Researchers discover an important clue to help predict disease
The more information you have, the better able you are to predict what will happen next. Clinicians and health researchers often look at gene mutation to predict whether a fetus is at risk for a birth defect, or a person is at risk of developing a disease, but these predictions are not always accurate. University of Calgary researchers have discovered an important factor that changes our understanding of the relationship between gene mutations (genotype) and how they present in people (phenotype) that may, one day, help to improve this accuracy.
"The significance of this work is that it helps us understand how two individuals can have the same genetic mutation, but one can have a disease and the other one can be just fine," says Rebecca Green, Ph.D., a postdoctoral fellow in the Benedikt Hallgrimsson lab and first author of the study. "It happens commonly in cleft lip and palate; two kids will have the exact same mutation, but one will be born with cleft and one won't."
To better understand why, the researchers looked closely at gene expression levels. It has long been thought that changes in gene expression result in proportional changes in traits determined by those genes. Much of the variation in traits such as facial shape, height or blood pressure is determined by differences in levels of gene expression.
Using mouse embryos, they created a series of mutations to gradually decrease the expression level of a gene called Fgf8, which is important for proper development of the face. They started at 100 per cent and reduced it to 20 per cent of the typical level. Then they mapped the relationship between the two and found the relationship isn't proportional, there isn't a constant ratio, the relationship is non-linear.
"Our results showed even at 50 per cent of the normal level of gene expression you can be totally fine, but as it decreases further it doesn't mean the defect increases—you have a lot of different outcomes: from totally typical to essentially almost not even having a face," says Hallgrimsson, Ph.D., head of the Department of Cell Biology and Anatomy at the Cumming School of Medicine (CSM). "Those are the kinds of effects that result from a non-linear genotype/phenotype map. If you don't know what those maps look like you can't predict the phenotype from the genome."
The results are published in Nature Communications.
"This is a critical piece of understanding that's relevant to predicting disease from genotypes," says Hallgrimsson. "It adds to our knowledge of how genes can interact with each other and gives us one more answer for how variable outcomes can arise."
Hallgrimsson suspects if researchers looked at most really important genes they would have similar, highly non-linear genotype/phenotype map.
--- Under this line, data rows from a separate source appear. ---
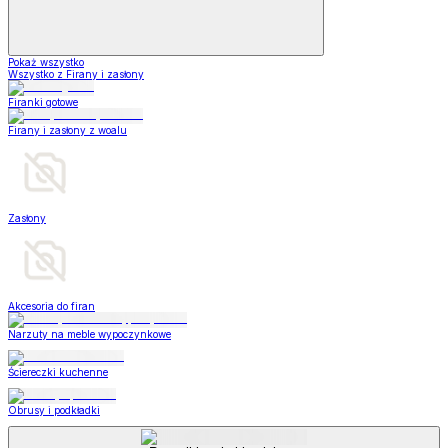
Pokaż wszystko
Wszystko z Firany i zasłony
Firanki gotowe
Firany i zasłony z woalu
Zasłony
Akcesoria do firan
Narzuty na meble wypoczynkowe
Ściereczki kuchenne
Obrusy i podkładki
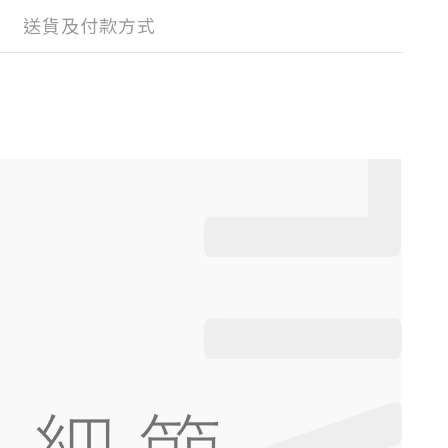
送貨及付款方式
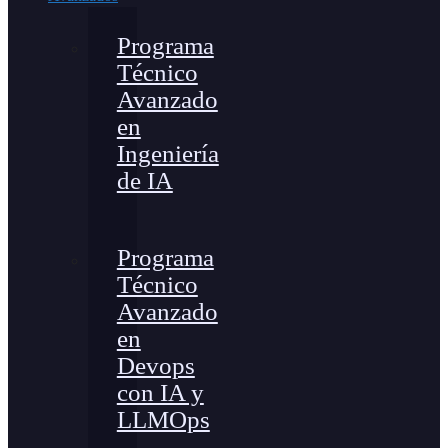
Programa
Técnico
Avanzado
en
Ingeniería
de IA
Programa
Técnico
Avanzado
en
Devops
con IA y
LLMOps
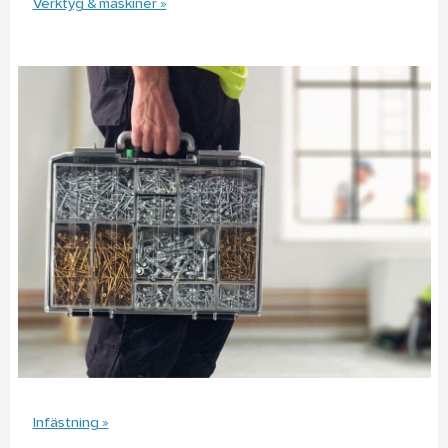
Verktyg & maskiner »
Infästning »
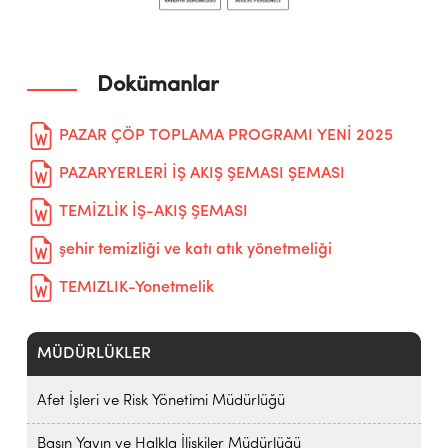
Dokümanlar
PAZAR ÇÖP TOPLAMA PROGRAMI YENİ 2025
PAZARYERLERİ İŞ AKIŞ ŞEMASI ŞEMASI
TEMİZLİK İŞ-AKIŞ ŞEMASI
şehir temizliği ve katı atık yönetmeliği
TEMIZLIK-Yonetmelik
MÜDÜRLÜKLER
Afet İşleri ve Risk Yönetimi Müdürlüğü
Basın Yayın ve Halkla İlişkiler Müdürlüğü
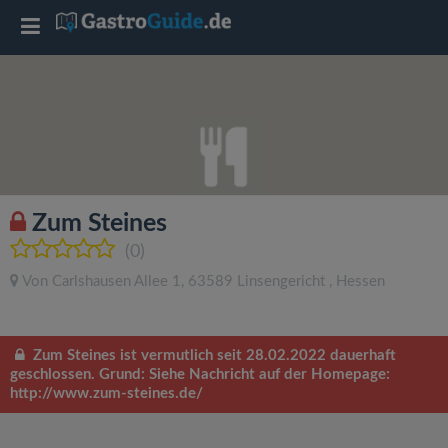
T
o
g
g
Zum Steines
l
(0)
Von Carlshausen Allee 1
,
63589
Linsengericht
,
Hessen
e
n
Zum Steines ist vermutlich seit 28.02.2022 dauerhaft
geschlossen. Grund: Siehe Nachricht auf der Homepage:
http://www.zum-steines.de/
a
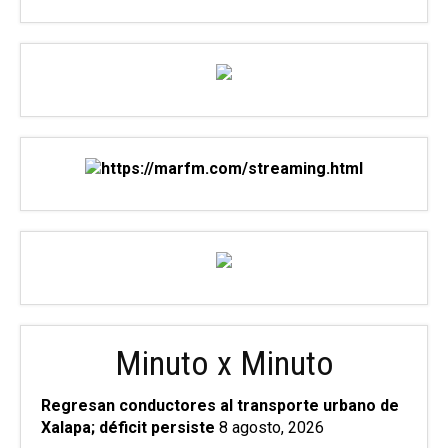
Minuto x Minuto
Regresan conductores al transporte urbano de
Xalapa; déficit persiste
8 agosto, 2026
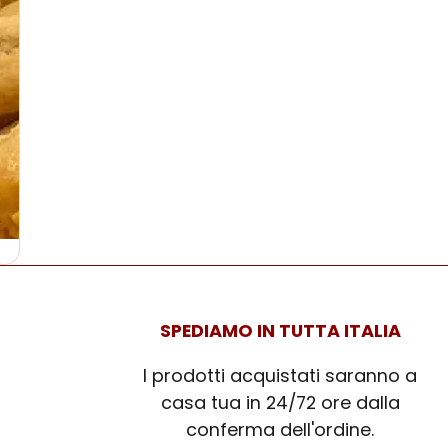
SPEDIAMO IN TUTTA ITALIA
I prodotti acquistati saranno a
casa tua in 24/72 ore dalla
conferma dell'ordine.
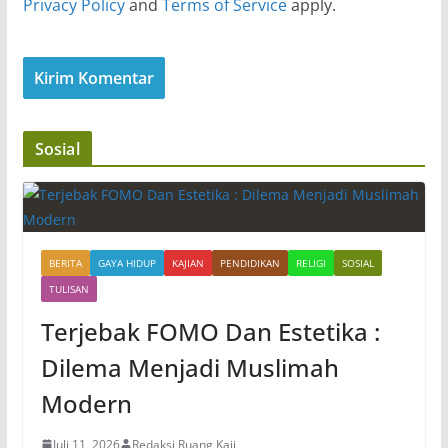
Privacy Policy
and
Terms of Service
apply.
Sosial
BERITA
GAYA HIDUP
KAJIAN
PENDIDIKAN
RELIGI
SOSIAL
TULISAN
Terjebak FOMO Dan Estetika :
Dilema Menjadi Muslimah
Modern
Juli 11, 2026
Redaksi Ruang Kaji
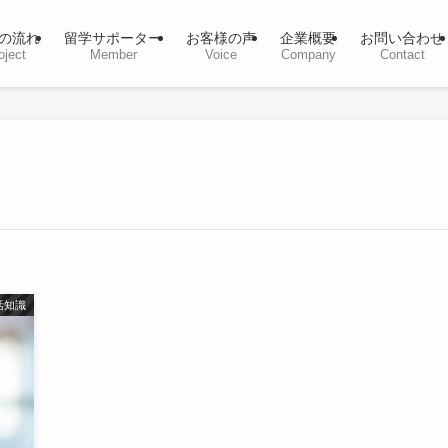
の流れ
留学サポーター
お客様の声
企業概要
お問い合わせ
oject
Member
Voice
Company
Contact
活知識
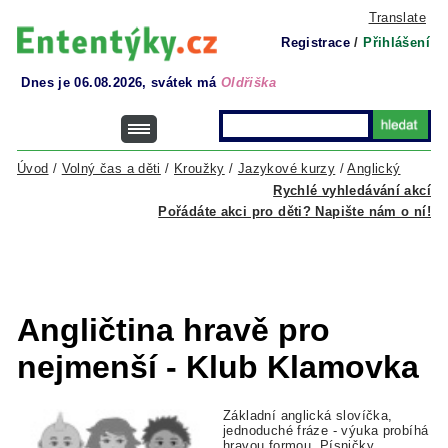
Translate
Registrace
/
Přihlášení
Dnes je 06.08.2026, svátek má
Oldřiška
Úvod
/
Volný čas a děti
/
Kroužky
/
Jazykové kurzy
/
Anglický
Rychlé vyhledávání akcí
Pořádáte akci pro děti? Napište nám o ní!
Angličtina hravě pro
nejmenší - Klub Klamovka
Základní anglická slovíčka,
jednoduché fráze - výuka probíhá
hravou formou. Písničky,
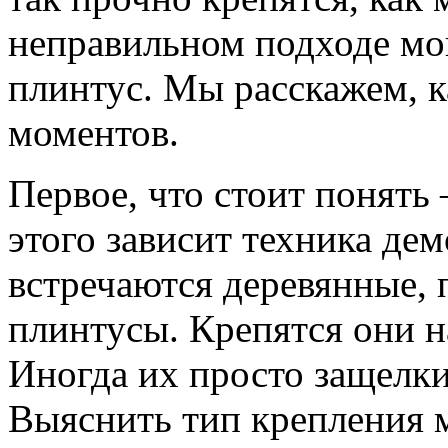
неправильном подходе мог
плинтус. Мы расскажем, к
моментов.
Первое, что стоит понять
этого зависит техника де
встречаются деревянные,
плинтусы. Крепятся они н
Иногда их просто защелк
Выяснить тип крепления 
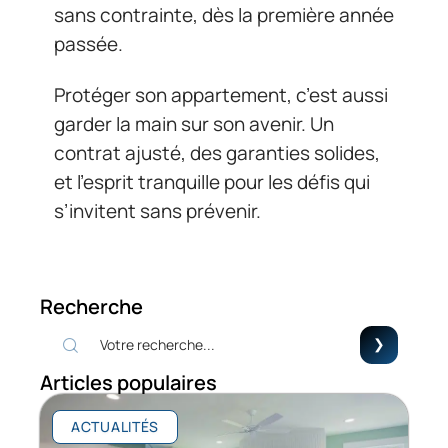
sans contrainte, dès la première année
passée.
Protéger son appartement, c’est aussi
garder la main sur son avenir. Un
contrat ajusté, des garanties solides,
et l’esprit tranquille pour les défis qui
s’invitent sans prévenir.
Recherche
Articles populaires
ACTUALITÉS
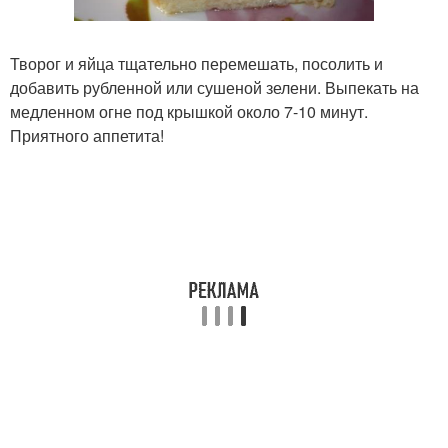
Творог и яйца тщательно перемешать, посолить и
добавить рубленной или сушеной зелени. Выпекать на
медленном огне под крышкой около 7-10 минут.
Приятного аппетита!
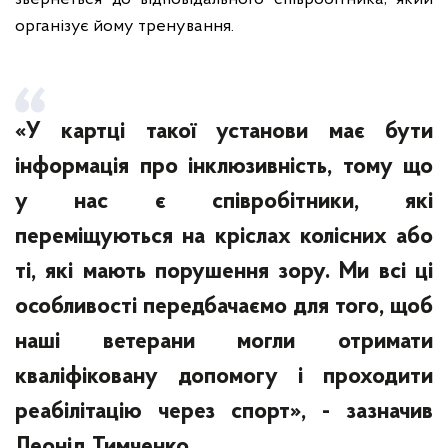
організує йому тренування.
«У картці такої установи має бути
інформація про інклюзивність, тому що
у нас є співробітники, які
переміщуються на кріслах колісних або
ті, які мають порушення зору. Ми всі ці
особливості передбачаємо для того, щоб
наші ветерани могли отримати
кваліфіковану допомогу і проходити
реабілітацію через спорт», - зазначив
Леонід Тимченко.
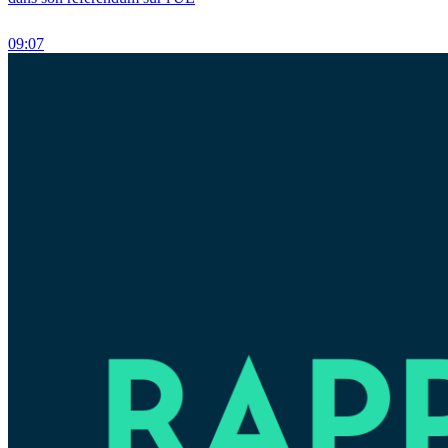
09:07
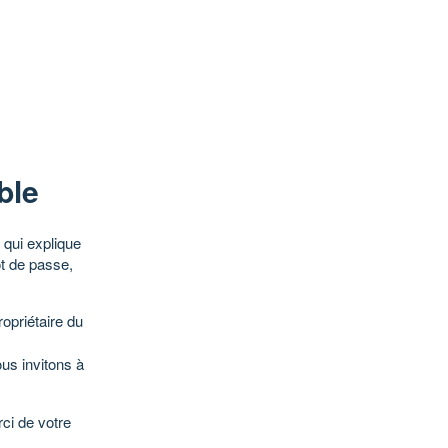
ble
qui explique
ot de passe,
opriétaire du
ous invitons à
ci de votre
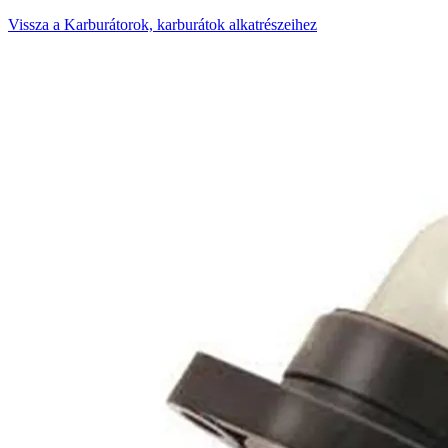
Vissza a Karburátorok, karburátok alkatrészeihez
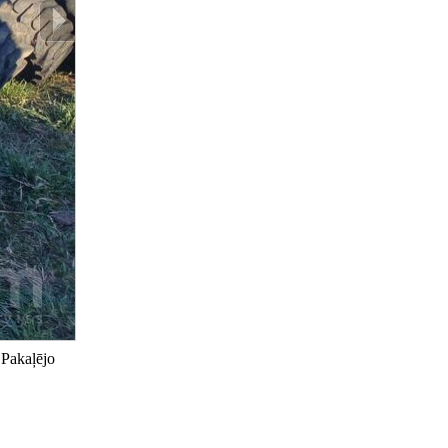
 Pakaļējo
"The science of predicting phenotypes from genes is not as advanced as is commonly thought," says Hallgrimsson. "The prediction tools we've been using need to take non-linearity into account to refine and improve algorithms for using genomic data to predict variation. Those kinds of improvements will be critical for predicting disease risk."
This work also has significance for evolutionary biology. All organisms carry some amount of genetic variation. In order for a species to survive, it must be able to tolerate some amount of genetic variation and still develop and reproduce successfully. This study suggests that non-linearities in development are a major cause of this phenomenon.